Your objective
Lines below that hold the word "pedido" must be copied in full.

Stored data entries
• • • • •

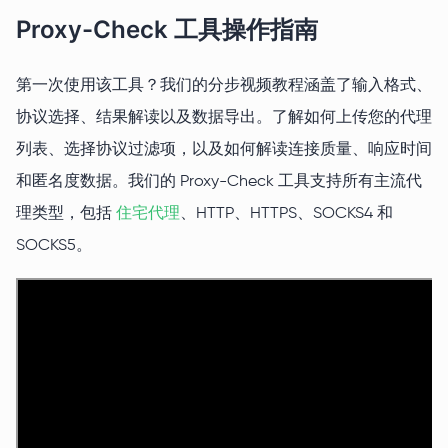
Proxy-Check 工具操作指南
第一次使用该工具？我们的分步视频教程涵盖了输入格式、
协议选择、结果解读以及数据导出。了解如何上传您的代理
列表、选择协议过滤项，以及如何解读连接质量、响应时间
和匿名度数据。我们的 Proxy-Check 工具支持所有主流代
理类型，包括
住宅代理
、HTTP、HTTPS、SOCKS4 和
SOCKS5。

• • • • •

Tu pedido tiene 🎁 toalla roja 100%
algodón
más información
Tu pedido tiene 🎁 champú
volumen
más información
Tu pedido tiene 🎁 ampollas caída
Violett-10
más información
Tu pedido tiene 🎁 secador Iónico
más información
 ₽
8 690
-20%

• • • • •

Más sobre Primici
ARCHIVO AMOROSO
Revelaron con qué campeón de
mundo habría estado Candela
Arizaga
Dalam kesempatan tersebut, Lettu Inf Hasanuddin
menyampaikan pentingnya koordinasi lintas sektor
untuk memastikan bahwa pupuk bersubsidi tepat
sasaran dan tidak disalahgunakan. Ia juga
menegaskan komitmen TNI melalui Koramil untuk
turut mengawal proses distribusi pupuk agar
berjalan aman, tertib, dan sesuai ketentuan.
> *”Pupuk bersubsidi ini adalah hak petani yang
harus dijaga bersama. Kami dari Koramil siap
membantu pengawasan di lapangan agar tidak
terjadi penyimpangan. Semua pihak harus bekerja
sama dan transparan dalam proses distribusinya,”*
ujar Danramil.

• • • • •

Task answer
Tu pedido tiene 🎁 toalla roja 100%
Tu pedido tiene 🎁 champú
Tu pedido tiene 🎁 ampollas caída
Tu pedido tiene 🎁 secador Iónico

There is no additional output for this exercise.